How AI Actually Works:
Why It Has No Memory
You've chatted with ChatGPT, Claude, or Gemini. It feels like they remember your conversation. But what if I told you they have absolutely no memory?
The Illusion of Memory
Open ChatGPT. Ask it something. Ask a follow-up. It responds perfectly, referencing what you said earlier. It feels like a conversation with someone who remembers everything.
But here's the thing: it doesn't remember anything. Not a single word. Every time you hit send, the AI starts completely from scratch. It has no idea what you said 5 seconds ago unless something very clever is happening behind the scenes.

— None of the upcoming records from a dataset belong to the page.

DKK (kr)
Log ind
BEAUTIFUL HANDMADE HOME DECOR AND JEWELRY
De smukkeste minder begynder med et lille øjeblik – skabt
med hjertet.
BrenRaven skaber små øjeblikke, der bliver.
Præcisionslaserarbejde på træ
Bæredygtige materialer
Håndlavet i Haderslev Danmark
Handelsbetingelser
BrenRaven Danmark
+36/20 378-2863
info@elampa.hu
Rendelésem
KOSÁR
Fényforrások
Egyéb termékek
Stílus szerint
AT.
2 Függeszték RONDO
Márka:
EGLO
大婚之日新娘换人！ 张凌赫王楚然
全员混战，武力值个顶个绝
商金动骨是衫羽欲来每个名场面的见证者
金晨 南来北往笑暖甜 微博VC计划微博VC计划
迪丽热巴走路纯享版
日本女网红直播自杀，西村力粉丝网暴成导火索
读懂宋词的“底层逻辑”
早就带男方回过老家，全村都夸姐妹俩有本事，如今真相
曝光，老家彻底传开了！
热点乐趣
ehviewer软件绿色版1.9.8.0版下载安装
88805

Let me show you exactly what that "something clever" is.
The AI is a Stateless Black Box
At its core, a large language model (LLM) like GPT-4 or Claude does one thing: it takes in text and predicts the next word (technically, the next token). That's it. No thinking. No understanding. No memory. Just pattern matching at an incredible scale.

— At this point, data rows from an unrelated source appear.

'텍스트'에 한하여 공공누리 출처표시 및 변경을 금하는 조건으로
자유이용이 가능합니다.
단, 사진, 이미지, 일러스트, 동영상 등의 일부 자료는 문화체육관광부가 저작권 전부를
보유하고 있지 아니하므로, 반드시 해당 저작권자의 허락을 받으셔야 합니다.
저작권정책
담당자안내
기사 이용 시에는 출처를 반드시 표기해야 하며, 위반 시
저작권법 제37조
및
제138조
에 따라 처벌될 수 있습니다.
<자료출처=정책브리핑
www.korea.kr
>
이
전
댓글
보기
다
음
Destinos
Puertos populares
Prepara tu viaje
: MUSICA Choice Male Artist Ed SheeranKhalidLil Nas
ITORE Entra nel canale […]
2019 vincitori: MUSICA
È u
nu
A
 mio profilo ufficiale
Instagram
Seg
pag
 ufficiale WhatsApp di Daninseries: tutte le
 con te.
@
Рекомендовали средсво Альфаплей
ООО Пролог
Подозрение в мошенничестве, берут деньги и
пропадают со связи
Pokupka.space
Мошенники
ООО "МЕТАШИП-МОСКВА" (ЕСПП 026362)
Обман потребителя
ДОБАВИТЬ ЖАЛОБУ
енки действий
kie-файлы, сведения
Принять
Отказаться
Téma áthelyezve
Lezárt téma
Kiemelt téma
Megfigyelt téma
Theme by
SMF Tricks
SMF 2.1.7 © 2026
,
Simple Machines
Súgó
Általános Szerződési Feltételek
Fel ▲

Watch this: text goes in, the model processes it, and tokens come out one at a time. The model receives the entire input at once, then generates one token, adds it to the output, and repeats.
Key insight: The model has no memory. It receives the entire conversation as input and predicts the next token. Every single time.

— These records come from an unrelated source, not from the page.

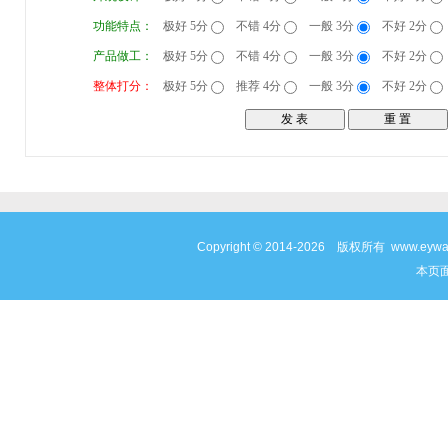
功能特点：
极好 5分
不错 4分
一般 3分
不好 2分
产品做工：
极好 5分
不错 4分
一般 3分
不好 2分
整体打分：
极好 5分
推荐 4分
一般 3分
不好 2分
Copyright © 2014-2026 版权所有 www
本页面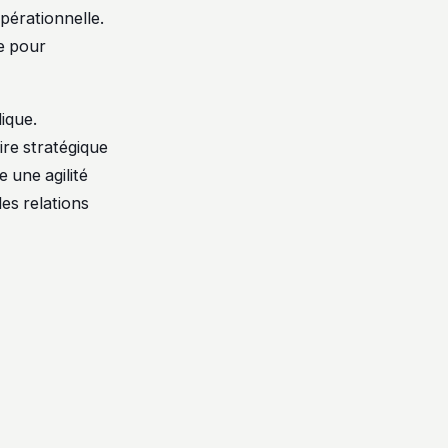
opérationnelle.
e pour
ique.
ire stratégique
 une agilité
des relations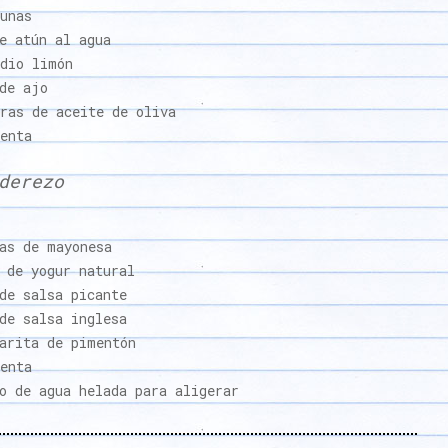
unas
e atún al agua
edio limón
de ajo
ras de aceite de oliva
enta
derezo
as de mayonesa
 de yogur natural
de salsa picante
de salsa inglesa
arita de pimentón
enta
o de agua helada para aligerar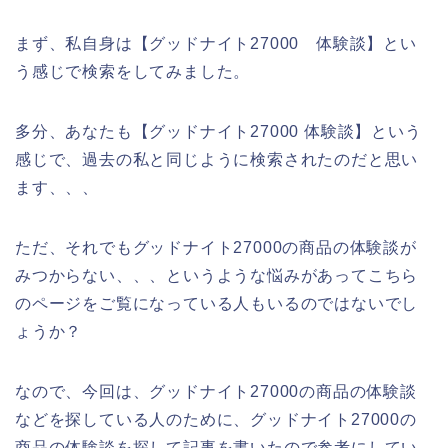
まず、私自身は【グッドナイト27000 体験談】とい
う感じで検索をしてみました。
多分、あなたも【グッドナイト27000 体験談】という
感じで、過去の私と同じように検索されたのだと思い
ます、、、
ただ、それでもグッドナイト27000の商品の体験談が
みつからない、、、というような悩みがあってこちら
のページをご覧になっている人もいるのではないでし
ょうか？
なので、今回は、グッドナイト27000の商品の体験談
などを探している人のために、グッドナイト27000の
商品の体験談を探して記事を書いたので参考にしてい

So How Does It "Remember"?
Here's the trick: every time you send a message, the application (ChatGPT, Claude, etc.) doesn't just send your latest message. It sends the entire conversation history as a JSON array. Every. Single. Time.
The conversation is stored as an array of message objects, each with a role and a content field:
{ "messages": [ { "role": "system", "content": "You are a helpful assistant." }, { "role": "user", "content": "What is the capital of France?" }, { "role": "assistant", "content": "The capital of France is Paris!" }, { "role": "user", "content": "What about Germany?" } ] }
There are three roles:
- systemThe system prompt — a hidden instruction written by the developer that you never see. It defines the AI's personality, rules, and behavior. For example, ChatGPT's system prompt tells it to be helpful and harmless. A customer support bot might have a system prompt like "You are a support agent for Acme Corp. Only answer questions about our products. Be polite." This is the developer's secret control layer, and it's always the very first message in the array.
- userYour messages. What you type in the chat box.
- assistantThe AI's responses. What it generated previously.
Try It Yourself
Here's a simulated chat interface. On the left is what you see — a normal chat. On the right is what's actually happening — the raw JSON array being sent to the API. Click "Send next message" and watch the array grow with every exchange.
No messages yet
Send a message to see the JSON array grow here
The Payload Keeps Growing
Here's where it gets really interesting. Step through these API calls and watch the payload grow. Each call includes everything from all previous calls, plus the new messages.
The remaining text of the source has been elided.